Waymo's success was built on Brooke's work, and I believe she is poised to replicate that success with autonomous AI agents.
5. What Is Coval and My Thesis Behind the Company
Coval was founded in April of this year and recently participated in YC's Summer 2024 batch.
Currently, Coval's product has the ability to simulate thousands of conversations with agents, removing the game of "whack-a-mole" that development teams face when edge-testing their agents. Coval is modality and industry-agnostic – partnering with startups building voice and chat agents across banking, mortgage payments, customer service, interview assistance, and healthcare industries.
I believe that while there are always going to be minor industry-specific nuances of chat and voice agents, the simulation and evaluation used will be generally the same.
Currently, startups building AI agents are spending precious engineering resources on evaluation and simulation themselves – which is better served through Coval's product.
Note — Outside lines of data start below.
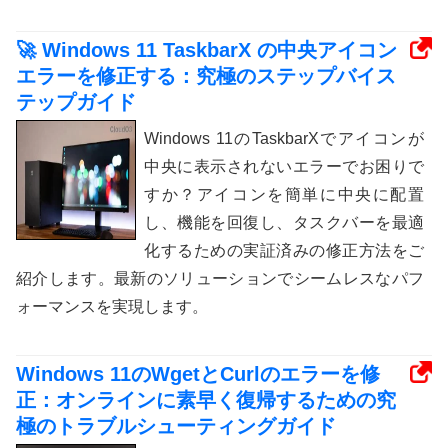
🚀 Windows 11 TaskbarX の中央アイコン
エラーを修正する：究極のステップバイス
テップガイド
Windows 11のTaskbarXでアイコンが
中央に表示されないエラーでお困りで
すか？アイコンを簡単に中央に配置
し、機能を回復し、タスクバーを最適
化するための実証済みの修正方法をご
紹介します。最新のソリューションでシームレスなパフ
ォーマンスを実現します。
Windows 11のWgetとCurlのエラーを修
正：オンラインに素早く復帰するための究
極のトラブルシューティングガイド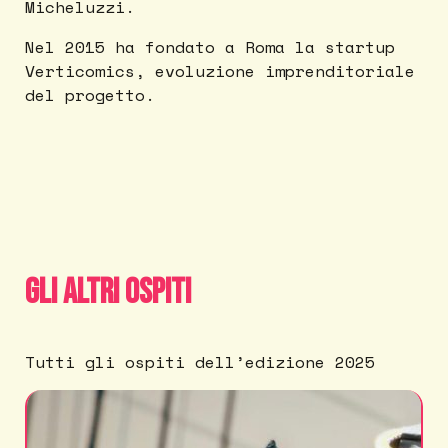
Micheluzzi.
Nel 2015 ha fondato a Roma la startup
Verticomics, evoluzione imprenditoriale
del progetto.
Gli altri ospiti
Tutti gli ospiti dell’edizione 2025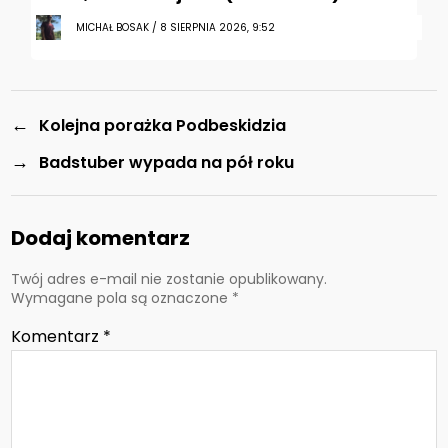
MICHAŁ BOSAK / 8 SIERPNIA 2026, 9:52
←
Kolejna porażka Podbeskidzia
→
Badstuber wypada na pół roku
Dodaj komentarz
Twój adres e-mail nie zostanie opublikowany.
Wymagane pola są oznaczone
*
Komentarz
*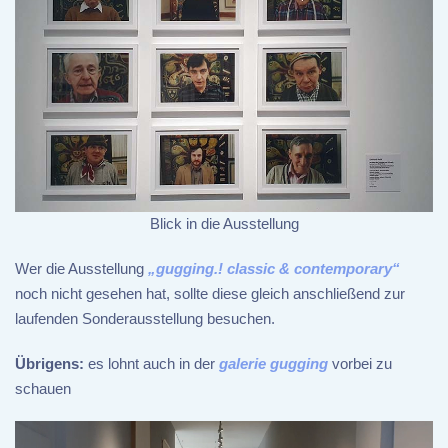
Blick in die Ausstellung
Wer die Ausstellung
„gugging.! classic & contemporary“
noch nicht gesehen hat, sollte diese gleich anschließend zur
laufenden Sonderausstellung besuchen.
Übrigens:
es lohnt auch in der
galerie gugging
vorbei zu
schauen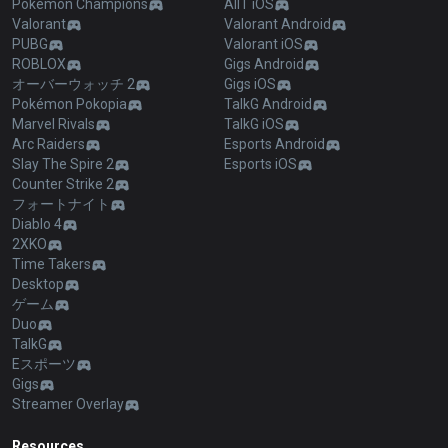
Pokémon Champions
AllT iOS
Valorant
Valorant Android
PUBG
Valorant iOS
ROBLOX
Gigs Android
オーバーウォッチ 2
Gigs iOS
Pokémon Pokopia
TalkG Android
Marvel Rivals
TalkG iOS
Arc Raiders
Esports Android
Slay The Spire 2
Esports iOS
Counter Strike 2
フォートナイト
Diablo 4
2XKO
Time Takers
Desktop
ゲーム
Duo
TalkG
Eスポーツ
Gigs
Streamer Overlay
Resources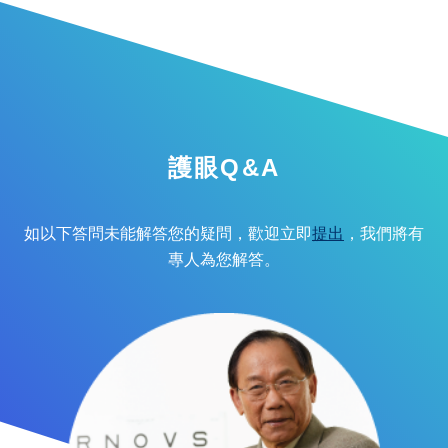
護眼Q&A
如以下答問未能解答您的疑問，歡迎立即
提出
，我們將有
專人為您解答。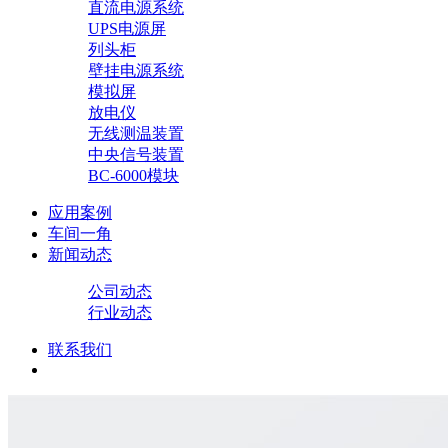
直流电源系统
UPS电源屏
列头柜
壁挂电源系统
模拟屏
放电仪
无线测温装置
中央信号装置
BC-6000模块
应用案例
车间一角
新闻动态
公司动态
行业动态
联系我们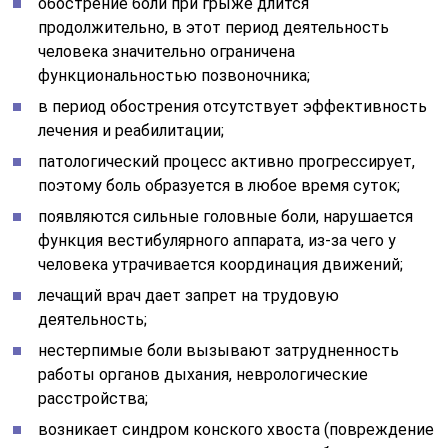
обострение боли при грыже длится
продолжительно, в этот период деятельность
человека значительно ограничена
функциональностью позвоночника;
в период обострения отсутствует эффективность
лечения и реабилитации;
патологический процесс активно прогрессирует,
поэтому боль образуется в любое время суток;
появляются сильные головные боли, нарушается
функция вестибулярного аппарата, из-за чего у
человека утрачивается координация движений;
лечащий врач дает запрет на трудовую
деятельность;
нестерпимые боли вызывают затрудненность
работы органов дыхания, неврологические
расстройства;
возникает синдром конского хвоста (повреждение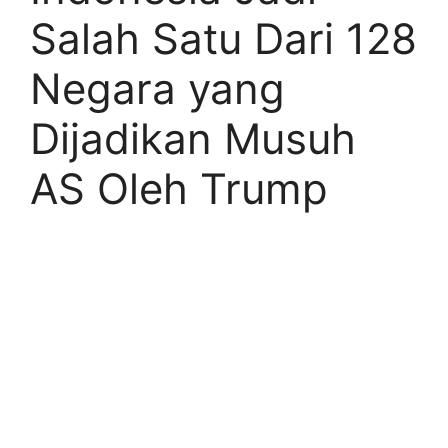
Salah Satu Dari 128
Negara yang
Dijadikan Musuh
AS Oleh Trump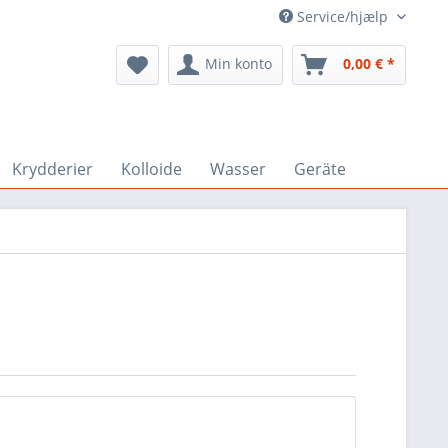
Service/hjælp
Min konto
0,00 € *
Krydderier
Kolloide
Wasser
Geräte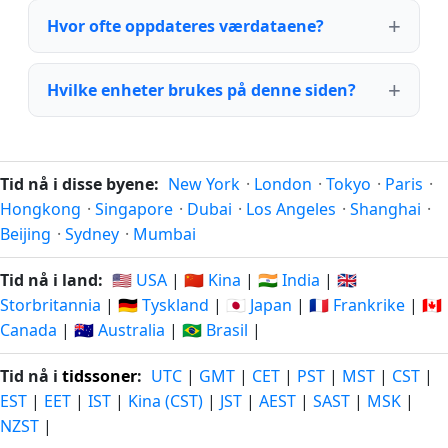
Hvor ofte oppdateres værdataene?
Hvilke enheter brukes på denne siden?
Tid nå i disse byene:
New York
·
London
·
Tokyo
·
Paris
·
Hongkong
·
Singapore
·
Dubai
·
Los Angeles
·
Shanghai
·
Beijing
·
Sydney
·
Mumbai
Tid nå i land:
🇺🇸 USA
|
🇨🇳 Kina
|
🇮🇳 India
|
🇬🇧
Storbritannia
|
🇩🇪 Tyskland
|
🇯🇵 Japan
|
🇫🇷 Frankrike
|
🇨🇦
Canada
|
🇦🇺 Australia
|
🇧🇷 Brasil
|
Tid nå i
tidssoner
:
UTC
|
GMT
|
CET
|
PST
|
MST
|
CST
|
EST
|
EET
|
IST
|
Kina (CST)
|
JST
|
AEST
|
SAST
|
MSK
|
NZST
|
Coval provides a deeper partnership with its customers making it a lucrative "picks-and-shovels" infra play in the AI wave.
However, Coval faces a significant risk of the AI agent market becoming dominated by well-capitalized incumbents. The future of the AI agent landscape remains highly uncertain. Currently, the application layer is fragmented, with numerous startups offering AI agent solutions for a variety of problems. There's a possibility that the market could consolidate, similar to the model layer, where only well-funded startups can compete.
I'm excited to see how the AI agent space develops and I look forward to seeing what's in store for Brooke and the Coval team! Thanks for making it all the way to the end! If you have any thoughts, questions, or feedback, I'd love to hear them – your input is always valuable.